## REQUIRED WORK:
Read through the entries below and return each line with the word "地产数量".

- Opening Delimiter -

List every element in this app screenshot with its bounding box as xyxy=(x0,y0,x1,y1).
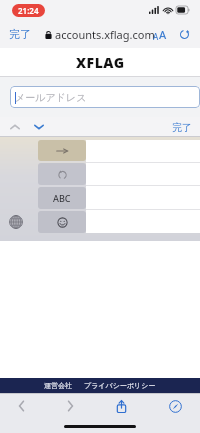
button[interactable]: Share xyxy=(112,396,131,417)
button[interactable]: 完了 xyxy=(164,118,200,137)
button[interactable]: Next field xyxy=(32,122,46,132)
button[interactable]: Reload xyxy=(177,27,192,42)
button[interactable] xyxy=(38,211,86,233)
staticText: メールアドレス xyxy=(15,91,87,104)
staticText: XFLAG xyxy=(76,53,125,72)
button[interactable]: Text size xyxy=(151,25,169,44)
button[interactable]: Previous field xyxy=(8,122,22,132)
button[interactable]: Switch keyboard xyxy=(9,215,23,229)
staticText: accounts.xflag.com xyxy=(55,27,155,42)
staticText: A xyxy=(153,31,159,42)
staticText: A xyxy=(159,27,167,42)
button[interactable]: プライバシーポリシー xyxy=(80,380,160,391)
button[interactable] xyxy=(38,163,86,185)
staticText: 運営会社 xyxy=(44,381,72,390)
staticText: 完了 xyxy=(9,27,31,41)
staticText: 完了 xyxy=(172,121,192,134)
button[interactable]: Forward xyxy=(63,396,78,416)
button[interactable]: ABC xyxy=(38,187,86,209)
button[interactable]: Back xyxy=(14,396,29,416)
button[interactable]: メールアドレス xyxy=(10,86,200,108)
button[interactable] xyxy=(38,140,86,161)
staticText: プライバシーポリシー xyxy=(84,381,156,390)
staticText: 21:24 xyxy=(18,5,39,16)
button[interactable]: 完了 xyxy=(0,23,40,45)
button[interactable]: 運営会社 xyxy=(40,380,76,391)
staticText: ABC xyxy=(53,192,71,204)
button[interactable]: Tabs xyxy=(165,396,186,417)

- Closing Delimiter -
- Opening Delimiter -

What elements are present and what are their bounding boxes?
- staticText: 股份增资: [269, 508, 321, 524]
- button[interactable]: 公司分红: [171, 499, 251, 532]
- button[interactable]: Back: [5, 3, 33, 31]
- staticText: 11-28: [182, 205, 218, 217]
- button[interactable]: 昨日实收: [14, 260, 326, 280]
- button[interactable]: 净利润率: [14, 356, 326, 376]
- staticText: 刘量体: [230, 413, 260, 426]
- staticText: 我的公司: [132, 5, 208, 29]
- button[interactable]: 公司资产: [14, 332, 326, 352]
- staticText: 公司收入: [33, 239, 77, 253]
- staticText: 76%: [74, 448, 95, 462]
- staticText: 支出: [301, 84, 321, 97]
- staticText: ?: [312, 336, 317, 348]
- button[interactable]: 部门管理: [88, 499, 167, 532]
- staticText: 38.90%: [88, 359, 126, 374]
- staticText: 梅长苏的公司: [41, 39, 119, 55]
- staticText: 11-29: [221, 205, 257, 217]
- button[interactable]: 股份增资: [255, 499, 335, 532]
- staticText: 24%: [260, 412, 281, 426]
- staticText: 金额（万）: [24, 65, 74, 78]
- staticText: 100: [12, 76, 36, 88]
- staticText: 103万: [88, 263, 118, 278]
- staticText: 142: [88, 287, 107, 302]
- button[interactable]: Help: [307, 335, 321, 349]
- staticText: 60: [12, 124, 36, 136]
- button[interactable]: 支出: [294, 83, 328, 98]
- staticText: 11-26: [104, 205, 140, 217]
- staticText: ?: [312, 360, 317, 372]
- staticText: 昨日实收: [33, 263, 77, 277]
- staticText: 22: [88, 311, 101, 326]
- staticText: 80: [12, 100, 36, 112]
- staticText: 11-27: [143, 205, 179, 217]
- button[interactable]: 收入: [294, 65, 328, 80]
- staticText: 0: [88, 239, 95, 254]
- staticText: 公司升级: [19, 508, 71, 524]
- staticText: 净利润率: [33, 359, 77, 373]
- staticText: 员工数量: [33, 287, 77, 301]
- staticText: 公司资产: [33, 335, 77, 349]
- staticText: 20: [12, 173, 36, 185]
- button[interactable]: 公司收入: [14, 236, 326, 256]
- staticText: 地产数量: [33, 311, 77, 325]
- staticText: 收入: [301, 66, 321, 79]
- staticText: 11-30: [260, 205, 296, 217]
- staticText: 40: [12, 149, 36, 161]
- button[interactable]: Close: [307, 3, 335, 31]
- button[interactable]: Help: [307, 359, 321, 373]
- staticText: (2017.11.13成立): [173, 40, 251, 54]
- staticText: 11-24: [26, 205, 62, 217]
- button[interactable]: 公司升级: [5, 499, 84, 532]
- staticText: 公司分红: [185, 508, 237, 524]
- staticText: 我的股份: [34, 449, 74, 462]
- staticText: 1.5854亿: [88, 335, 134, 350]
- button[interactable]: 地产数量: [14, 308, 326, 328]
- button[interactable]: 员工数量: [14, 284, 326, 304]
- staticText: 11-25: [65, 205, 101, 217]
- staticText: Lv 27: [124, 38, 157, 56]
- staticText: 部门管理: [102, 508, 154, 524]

- Closing Delimiter -

## TASK OUTPUT:
- staticText: 地产数量: [33, 311, 77, 325]
- button[interactable]: 地产数量: [14, 308, 326, 328]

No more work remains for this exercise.